Caduceus Closes $60M Medical Fund –

BOSTON – Armed with a Small Business Investment Company (SBIC) license and capital from several Pittsburgh-area institutions and endowments, Caduceus Health Ventures in late January wrapped its first fund-raising effort.

The $60 million Caduceus, named after the insignia symbolizing the medical profession, will invest in medical-related companies ranging from devices to bioinfomatics and drug discovery. Although the fund has no geographic restrictions, its close ties to Pittsburgh’s intellectual and clinical resources will provide a key source of deal flow and expertise.

The vehicle’s primary sponsor is Pittsburgh-based UPMC Health System, a medical center affiliated with the University of Pittsburgh that invested more than $16 million of a $20 million July 1998 first close. After Caduceus secured $40 million with its SBIC license in late December, UPMC a month later sold $1.5 million of its share in the fund to the University of Pittsburgh and Pittsburgh-based Carnegie Mellon University. PNC Equity Management, also in Pittsburgh, invested $500,000 of the final tally.

Other limited partners in the first close included Sanderling Ventures in Menlo Park, Calif., which invested $1 million, as well as Mellon Ventures in Pittsburgh and TVM Techo Venture Management in Munich, Germany, which invested $500,000 each.

UPMC had been evaluating venture capital investment opportunities when introduced to Caduceus’ founding partner, William Golden, in August 1998.

Tapping Pittsburgh’s Potential

“Our perception is we have many interesting and novel technologies,” said Scott Lammie, executive vice president of UPMC’s diversified services division. UPMC hopes that the fund’s strong ties to investors and institutions in Pittsburgh will attract new talent to the region and believes the relationship with Sanderling and TVM will provide opportunities for some of the area’s innovations and research to gain wider recognition.

Caduceus’ managers clearly have recognized Pittsburgh’s potential and have opened an office there in addition to its offices in Boston and New York. “The university and clinical resource base in Pittsburgh is outstanding and underutilized by the venture community,” Mr. Golden said.

Carnegie Mellon President Jarod Cohon last spring mentioned the idea of creating a venture fund in the Pittsburgh area (VCJ, June 1998, page 6).
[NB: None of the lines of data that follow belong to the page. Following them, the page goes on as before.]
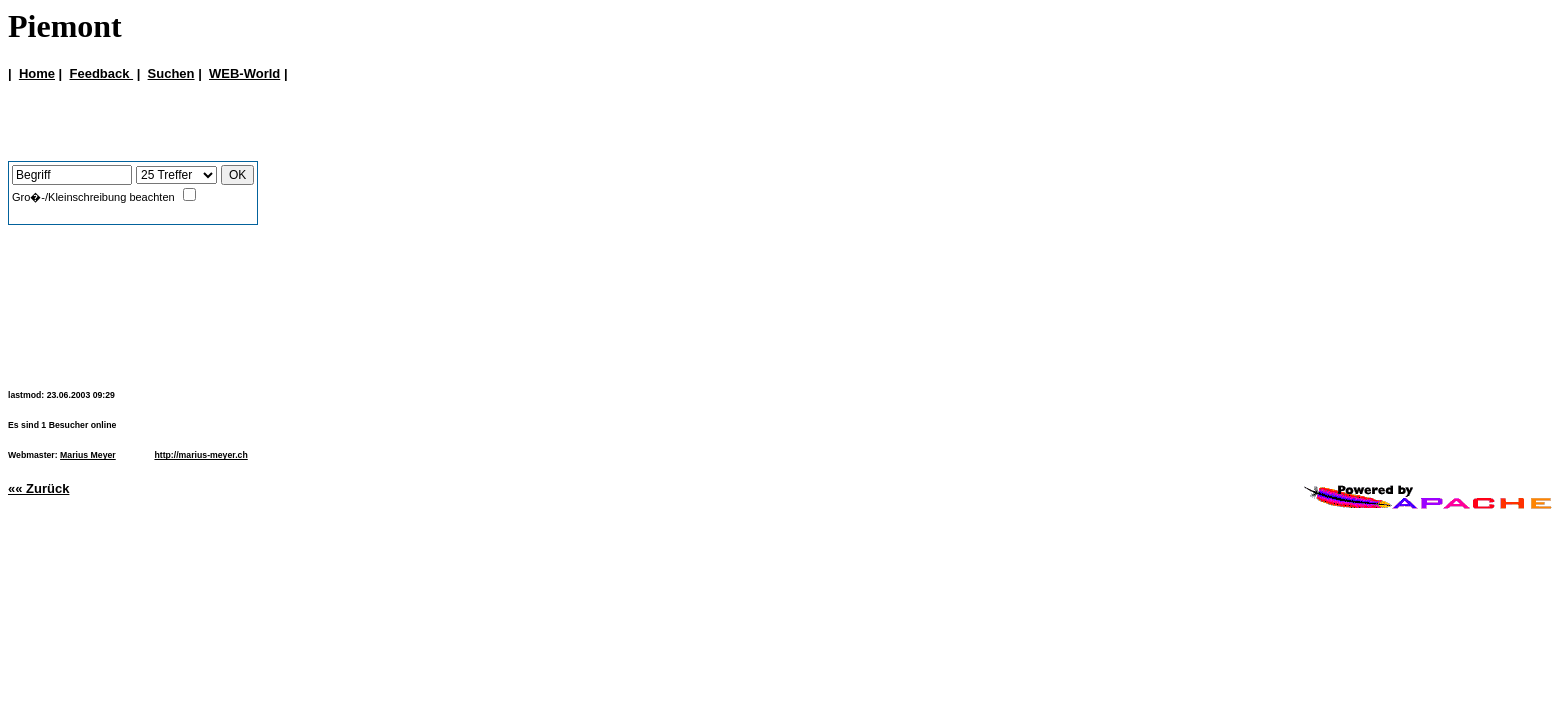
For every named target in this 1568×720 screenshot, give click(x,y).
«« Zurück (38, 488)
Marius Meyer (88, 455)
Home (37, 73)
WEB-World (244, 73)
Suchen (171, 73)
In December, the university released its third annual Entrepreneurial Vitality Scorecard, which showed that Pittsburgh lagged behind national averages for entrepreneurial performance and called for an effort to retain and attract high-potential entrepreneurs.

Until its investment in Caduceus, however, Carnegie Mellon still had not backed a venture fund that focused on the region. “We were delighted when this emerged,” Dr. Cohon said. “[Pittsburgh needs] more early-stage money.”
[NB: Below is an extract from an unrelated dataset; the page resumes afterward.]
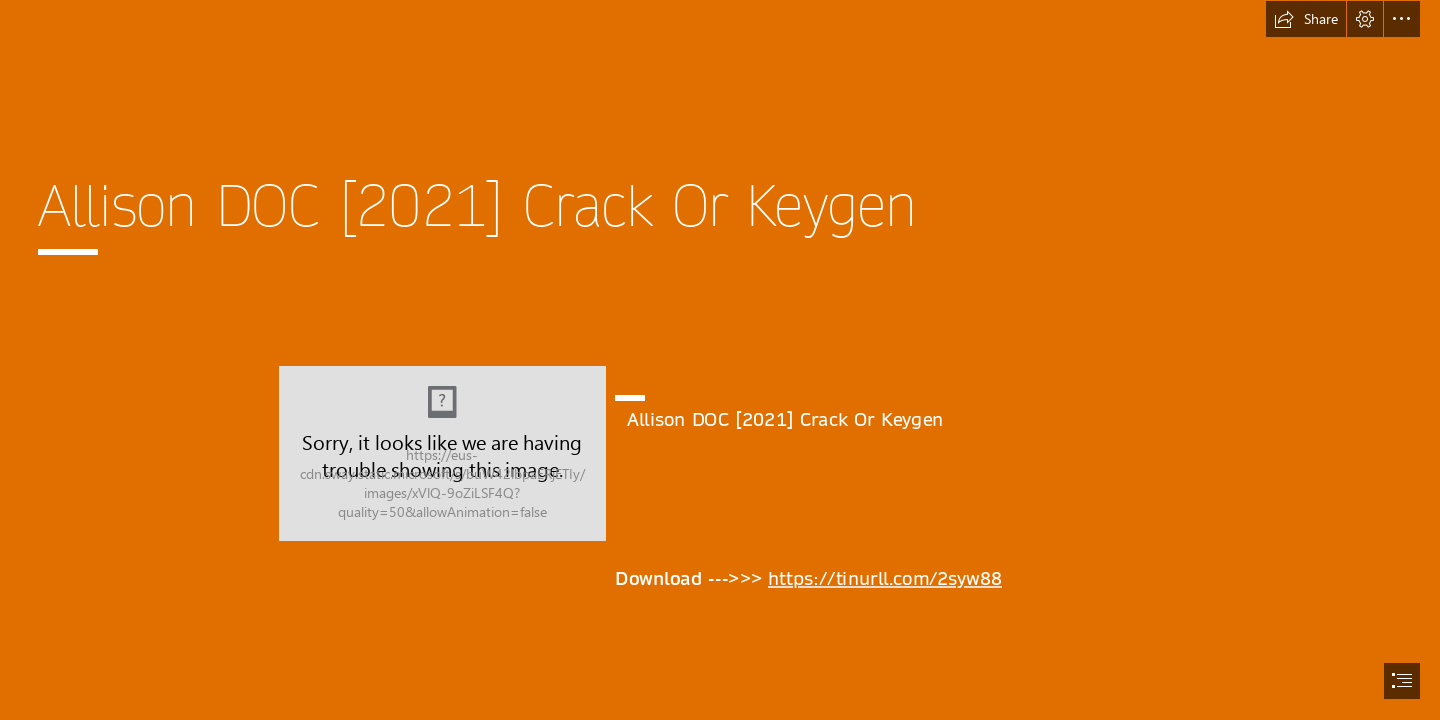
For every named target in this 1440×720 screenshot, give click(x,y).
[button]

But Caduceus is merely a first step, Dr. Cohon emphasized. The region needs to find additional ways to back software and information technology entrepreneurs. While he confirmed that there were ongoing discussions to attract venture capital to the region, Dr. Cohon declined to name the institutions involved.

Keeping Doors Open

UPMC’s Mr. Lammie emphasized that none of Caduceus’ limited partners was exclusively tied to the fund, adding that he believed Carnegie Mellon and Pittsburgh were both actively seeking other relationships intended to spur Pittsburgh’s entrepreneurial community.

“We all have a common vision of [fostering Pittsburgh’s] local economic development,” he said.

Caduceus is managed by Mr. Golden and George Sing, who joined the firm as a general partner in March 1998. The firm at press time shared office space with TVM in Boston but was searching for its own office near Massachusetts Institute of Technology, Mr. Golden said. Caduceus may add a junior partner sometime this year.

The vehicle, which plans to back about 15 companies with between $100,000 and $4 million each, features standard compensation terms with a 1% investment from the general partners.